• [WORK TASK] Gather every line below where "BASE" appears.

Document understanding data:

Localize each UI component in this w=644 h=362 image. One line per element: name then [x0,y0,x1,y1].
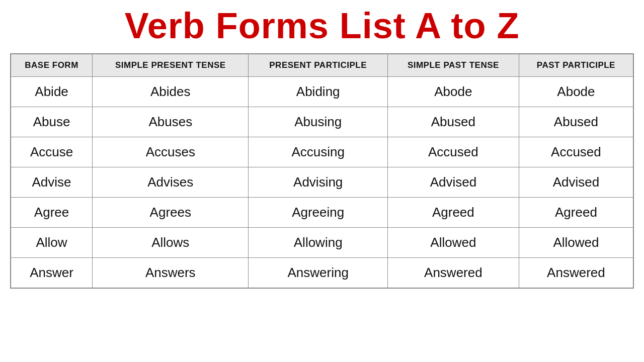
cell-r6-c0: Answer [11,258,93,289]
column-header-2: PRESENT PARTICIPLE [249,54,387,77]
cell-r4-c4: Agreed [519,198,633,228]
cell-r1-c3: Abused [387,107,519,137]
table-row: AnswerAnswersAnsweringAnsweredAnswered [11,258,633,289]
cell-r4-c3: Agreed [387,198,519,228]
cell-r0-c1: Abides [93,77,249,107]
column-header-1: SIMPLE PRESENT TENSE [93,54,249,77]
cell-r4-c0: Agree [11,198,93,228]
cell-r6-c3: Answered [387,258,519,289]
page-title: Verb Forms List A to Z [125,5,520,46]
cell-r2-c4: Accused [519,137,633,167]
cell-r3-c1: Advises [93,167,249,198]
cell-r5-c3: Allowed [387,228,519,258]
cell-r6-c2: Answering [249,258,387,289]
column-header-0: BASE FORM [11,54,93,77]
cell-r5-c1: Allows [93,228,249,258]
table-row: AgreeAgreesAgreeingAgreedAgreed [11,198,633,228]
cell-r4-c1: Agrees [93,198,249,228]
cell-r2-c2: Accusing [249,137,387,167]
cell-r3-c2: Advising [249,167,387,198]
table-row: AccuseAccusesAccusingAccusedAccused [11,137,633,167]
cell-r1-c1: Abuses [93,107,249,137]
cell-r1-c2: Abusing [249,107,387,137]
cell-r2-c1: Accuses [93,137,249,167]
cell-r6-c4: Answered [519,258,633,289]
column-header-4: PAST PARTICIPLE [519,54,633,77]
cell-r5-c2: Allowing [249,228,387,258]
cell-r2-c3: Accused [387,137,519,167]
cell-r5-c0: Allow [11,228,93,258]
cell-r3-c3: Advised [387,167,519,198]
cell-r6-c1: Answers [93,258,249,289]
table-row: AbuseAbusesAbusingAbusedAbused [11,107,633,137]
cell-r5-c4: Allowed [519,228,633,258]
verb-forms-table: BASE FORMSIMPLE PRESENT TENSEPRESENT PAR… [10,53,634,289]
cell-r1-c4: Abused [519,107,633,137]
column-header-3: SIMPLE PAST TENSE [387,54,519,77]
cell-r0-c0: Abide [11,77,93,107]
cell-r0-c3: Abode [387,77,519,107]
cell-r0-c4: Abode [519,77,633,107]
cell-r2-c0: Accuse [11,137,93,167]
table-row: AdviseAdvisesAdvisingAdvisedAdvised [11,167,633,198]
table-row: AllowAllowsAllowingAllowedAllowed [11,228,633,258]
cell-r3-c0: Advise [11,167,93,198]
cell-r3-c4: Advised [519,167,633,198]
cell-r1-c0: Abuse [11,107,93,137]
table-row: AbideAbidesAbidingAbodeAbode [11,77,633,107]
cell-r4-c2: Agreeing [249,198,387,228]
cell-r0-c2: Abiding [249,77,387,107]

• [RESPONSE BOX]
column-header-0: BASE FORM [11,54,93,77]
verb-forms-table: BASE FORMSIMPLE PRESENT TENSEPRESENT PAR… [10,53,634,289]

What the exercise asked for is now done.